The Confederation of British Industry, the employers' organisation, made the recommendations in a report released at the start of its annual conference. (19th Nov 2012)
CBI's director general John Cridland said: "In some cases secondary schools have become an exam factory.
"Qualifications are important, but we also need people who have self-discipline and serve customers well. As well as academic rigour, we need schools to produce rounded and grounded young people who have the skills and behaviours that businesses want."
I whole heartedly agree, my daughter is currently taking her GCSE's and the pressure to get higher and higher marks by taking a resit when you already have an 'A' are ridiculous. But I also have to question whether businesses are placing too much emphasis on the school turning out a well rounded person and not enough on their own responsibility to see learning as a lifelong activity and hence give their employees the training and development they deserve.
"We're in a recession, we can't afford to provide training." This is a cry we on the provision side of the fence hear frequently. But there is evidence to suggest that organisations who spend on training in a recession are the first to emerge and grow rapidly at the end of it.

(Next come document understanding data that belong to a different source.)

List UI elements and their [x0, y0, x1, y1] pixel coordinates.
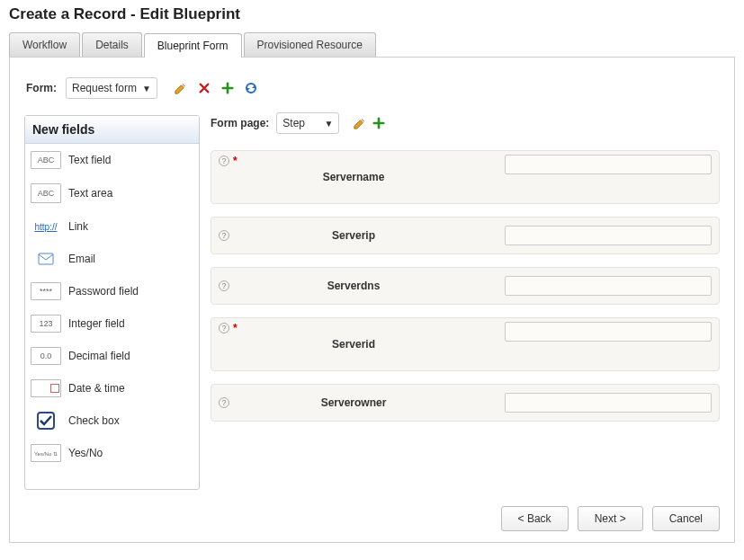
checkbox-icon	[31, 412, 61, 430]
palette-item-label: Email	[68, 253, 95, 265]
delete-icon[interactable]	[197, 81, 211, 95]
palette-text-area[interactable]: ABC Text area	[25, 176, 199, 210]
field-label: Serverip	[255, 229, 453, 242]
integer-icon: 123	[31, 315, 61, 333]
palette-link[interactable]: http:// Link	[25, 210, 199, 243]
palette-item-label: Yes/No	[68, 447, 103, 459]
palette-item-label: Date & time	[68, 382, 125, 395]
form-selector-dropdown[interactable]: Request form ▼	[66, 77, 157, 99]
field-input-serverip[interactable]	[505, 226, 712, 245]
decimal-icon: 0.0	[31, 347, 61, 365]
datetime-icon	[31, 379, 61, 397]
form-page-value: Step	[282, 117, 305, 129]
form-selector-label: Form:	[26, 82, 57, 94]
help-icon[interactable]: ?	[219, 280, 229, 291]
text-field-icon: ABC	[31, 151, 61, 169]
field-label: Serverowner	[255, 396, 453, 409]
required-icon: *	[233, 155, 238, 167]
pencil-icon[interactable]	[174, 81, 188, 95]
password-icon: ****	[31, 282, 61, 300]
required-icon: *	[233, 322, 238, 334]
field-row-serverip[interactable]: ? Serverip	[211, 217, 720, 254]
palette-decimal[interactable]: 0.0 Decimal field	[25, 340, 199, 372]
field-row-servername[interactable]: ?* Servername	[211, 150, 720, 204]
chevron-down-icon: ▼	[324, 119, 333, 129]
email-icon	[31, 250, 61, 268]
field-label: Servername	[255, 171, 453, 183]
help-icon[interactable]: ?	[219, 230, 229, 241]
new-fields-panel: New fields ABC Text field ABC Text area …	[24, 115, 200, 490]
palette-password[interactable]: **** Password field	[25, 275, 199, 307]
palette-checkbox[interactable]: Check box	[25, 404, 199, 437]
add-icon[interactable]	[220, 81, 235, 95]
field-input-serverid[interactable]	[505, 322, 712, 342]
field-input-servername[interactable]	[505, 155, 712, 174]
field-row-serverowner[interactable]: ? Serverowner	[211, 384, 720, 422]
text-area-icon: ABC	[31, 183, 61, 203]
palette-item-label: Decimal field	[68, 350, 130, 362]
form-selector-row: Form: Request form ▼	[24, 77, 720, 99]
tab-bar: Workflow Details Blueprint Form Provisio…	[9, 32, 735, 58]
field-label: Serverdns	[255, 280, 453, 292]
tab-details[interactable]: Details	[82, 32, 142, 57]
chevron-down-icon: ▼	[142, 84, 151, 93]
palette-item-label: Text field	[68, 154, 111, 166]
back-button[interactable]: < Back	[501, 506, 569, 531]
field-row-serverid[interactable]: ?* Serverid	[211, 317, 720, 371]
svg-rect-0	[39, 253, 53, 264]
help-icon[interactable]: ?	[219, 323, 229, 333]
pencil-icon[interactable]	[352, 116, 366, 130]
palette-yesno[interactable]: Yes/No ⇅ Yes/No	[25, 437, 199, 469]
form-page-dropdown[interactable]: Step ▼	[276, 112, 339, 134]
tab-workflow[interactable]: Workflow	[9, 32, 80, 57]
add-icon[interactable]	[372, 116, 386, 130]
form-page-label: Form page:	[211, 117, 269, 129]
help-icon[interactable]: ?	[219, 397, 229, 408]
field-row-serverdns[interactable]: ? Serverdns	[211, 267, 720, 305]
form-page-row: Form page: Step ▼	[211, 112, 720, 134]
palette-datetime[interactable]: Date & time	[25, 372, 199, 404]
tab-blueprint-form[interactable]: Blueprint Form	[144, 33, 242, 58]
palette-email[interactable]: Email	[25, 243, 199, 275]
palette-item-label: Text area	[68, 187, 112, 200]
footer-buttons: < Back Next > Cancel	[24, 490, 720, 531]
field-input-serverdns[interactable]	[505, 276, 712, 296]
palette-text-field[interactable]: ABC Text field	[25, 144, 199, 176]
palette-item-label: Password field	[68, 285, 139, 298]
form-selector-value: Request form	[72, 82, 137, 94]
page-title: Create a Record - Edit Blueprint	[9, 5, 735, 23]
help-icon[interactable]: ?	[219, 156, 229, 166]
refresh-icon[interactable]	[244, 81, 258, 95]
yesno-icon: Yes/No ⇅	[31, 444, 61, 462]
field-input-serverowner[interactable]	[505, 393, 712, 413]
field-label: Serverid	[255, 338, 453, 351]
link-icon: http://	[31, 218, 61, 236]
cancel-button[interactable]: Cancel	[652, 506, 720, 531]
palette-item-label: Integer field	[68, 317, 125, 330]
new-fields-title: New fields	[25, 116, 199, 144]
tab-provisioned-resource[interactable]: Provisioned Resource	[244, 32, 376, 57]
palette-integer[interactable]: 123 Integer field	[25, 307, 199, 340]
palette-item-label: Link	[68, 220, 88, 233]
form-fields-list: ?* Servername ? Serverip ? Serverdns	[211, 150, 720, 422]
next-button[interactable]: Next >	[578, 506, 643, 531]
palette-item-label: Check box	[68, 414, 120, 427]
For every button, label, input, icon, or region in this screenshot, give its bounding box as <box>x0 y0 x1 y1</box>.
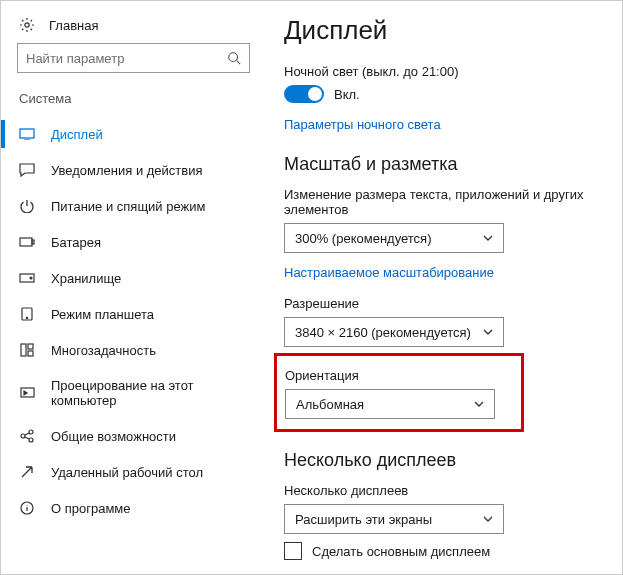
svg-rect-3 <box>20 238 32 246</box>
svg-rect-11 <box>28 351 33 356</box>
project-icon <box>19 385 35 401</box>
svg-rect-4 <box>32 240 34 244</box>
nav-label: О программе <box>51 501 131 516</box>
svg-point-8 <box>26 317 27 318</box>
tablet-icon <box>19 306 35 322</box>
storage-icon <box>19 270 35 286</box>
resolution-dropdown[interactable]: 3840 × 2160 (рекомендуется) <box>284 317 504 347</box>
multi-dropdown[interactable]: Расширить эти экраны <box>284 504 504 534</box>
home-link[interactable]: Главная <box>1 13 266 43</box>
nav-label: Батарея <box>51 235 101 250</box>
nav-label: Удаленный рабочий стол <box>51 465 203 480</box>
sidebar-item-display[interactable]: Дисплей <box>1 116 266 152</box>
chevron-down-icon <box>474 401 484 407</box>
sidebar-item-projecting[interactable]: Проецирование на этот компьютер <box>1 368 266 418</box>
scale-heading: Масштаб и разметка <box>284 154 602 175</box>
sidebar-item-notifications[interactable]: Уведомления и действия <box>1 152 266 188</box>
sidebar-item-battery[interactable]: Батарея <box>1 224 266 260</box>
svg-point-1 <box>229 53 238 62</box>
sidebar-item-about[interactable]: О программе <box>1 490 266 526</box>
sidebar-item-remote[interactable]: Удаленный рабочий стол <box>1 454 266 490</box>
night-light-settings-link[interactable]: Параметры ночного света <box>284 117 441 132</box>
orientation-value: Альбомная <box>296 397 364 412</box>
svg-point-14 <box>29 430 33 434</box>
group-label: Система <box>1 91 266 116</box>
svg-point-0 <box>25 23 29 27</box>
sidebar-item-storage[interactable]: Хранилище <box>1 260 266 296</box>
svg-point-15 <box>29 438 33 442</box>
share-icon <box>19 428 35 444</box>
orientation-label: Ориентация <box>285 368 513 383</box>
sidebar-item-multitask[interactable]: Многозадачность <box>1 332 266 368</box>
nav-label: Проецирование на этот компьютер <box>51 378 248 408</box>
svg-rect-12 <box>21 388 34 397</box>
scale-label: Изменение размера текста, приложений и д… <box>284 187 602 217</box>
remote-icon <box>19 464 35 480</box>
search-icon <box>227 51 241 65</box>
power-icon <box>19 198 35 214</box>
info-icon <box>19 500 35 516</box>
chevron-down-icon <box>483 516 493 522</box>
gear-icon <box>19 17 35 33</box>
nav-label: Общие возможности <box>51 429 176 444</box>
nav-label: Питание и спящий режим <box>51 199 205 214</box>
chevron-down-icon <box>483 235 493 241</box>
nav-label: Хранилище <box>51 271 121 286</box>
multitask-icon <box>19 342 35 358</box>
resolution-value: 3840 × 2160 (рекомендуется) <box>295 325 471 340</box>
orientation-dropdown[interactable]: Альбомная <box>285 389 495 419</box>
svg-rect-10 <box>28 344 33 349</box>
multi-heading: Несколько дисплеев <box>284 450 602 471</box>
nav-label: Дисплей <box>51 127 103 142</box>
home-label: Главная <box>49 18 98 33</box>
main-content: Дисплей Ночной свет (выкл. до 21:00) Вкл… <box>266 1 622 574</box>
nav-label: Уведомления и действия <box>51 163 203 178</box>
multi-value: Расширить эти экраны <box>295 512 432 527</box>
display-icon <box>19 126 35 142</box>
orientation-highlight: Ориентация Альбомная <box>274 353 524 432</box>
search-input[interactable] <box>17 43 250 73</box>
sidebar: Главная Система Дисплей Уведомления и де… <box>1 1 266 574</box>
message-icon <box>19 162 35 178</box>
chevron-down-icon <box>483 329 493 335</box>
svg-point-6 <box>30 277 32 279</box>
page-title: Дисплей <box>284 15 602 46</box>
custom-scaling-link[interactable]: Настраиваемое масштабирование <box>284 265 494 280</box>
sidebar-item-shared[interactable]: Общие возможности <box>1 418 266 454</box>
nav-label: Многозадачность <box>51 343 156 358</box>
scale-dropdown[interactable]: 300% (рекомендуется) <box>284 223 504 253</box>
battery-icon <box>19 234 35 250</box>
checkbox-label: Сделать основным дисплеем <box>312 544 490 559</box>
search-field[interactable] <box>26 51 227 66</box>
sidebar-item-tablet[interactable]: Режим планшета <box>1 296 266 332</box>
night-light-toggle[interactable] <box>284 85 324 103</box>
toggle-state: Вкл. <box>334 87 360 102</box>
scale-value: 300% (рекомендуется) <box>295 231 431 246</box>
svg-rect-9 <box>21 344 26 356</box>
svg-point-13 <box>21 434 25 438</box>
resolution-label: Разрешение <box>284 296 602 311</box>
multi-label: Несколько дисплеев <box>284 483 602 498</box>
sidebar-item-power[interactable]: Питание и спящий режим <box>1 188 266 224</box>
nav-label: Режим планшета <box>51 307 154 322</box>
primary-display-checkbox[interactable] <box>284 542 302 560</box>
svg-rect-2 <box>20 129 34 138</box>
night-light-label: Ночной свет (выкл. до 21:00) <box>284 64 602 79</box>
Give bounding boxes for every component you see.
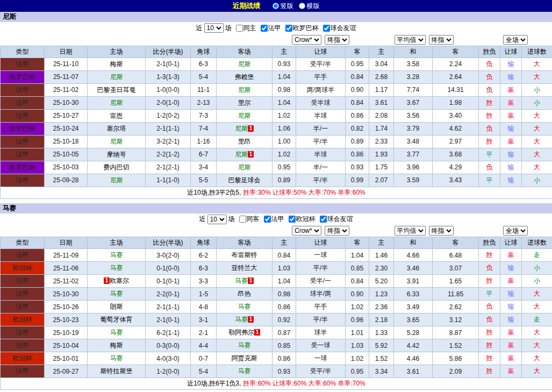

It makes sense after all. If you look after your staff and develop their talents whilst your competitors are failing to do so, then your company will be in a much better position to take advantage of an upturn when it does come along.
Not only that, you will weather the storm itself much better. Flexible staff, who are committed to the organisation, inspired by new ideas and commitment from their managers will certainly give more of their best than those who are told "Now's not a good time."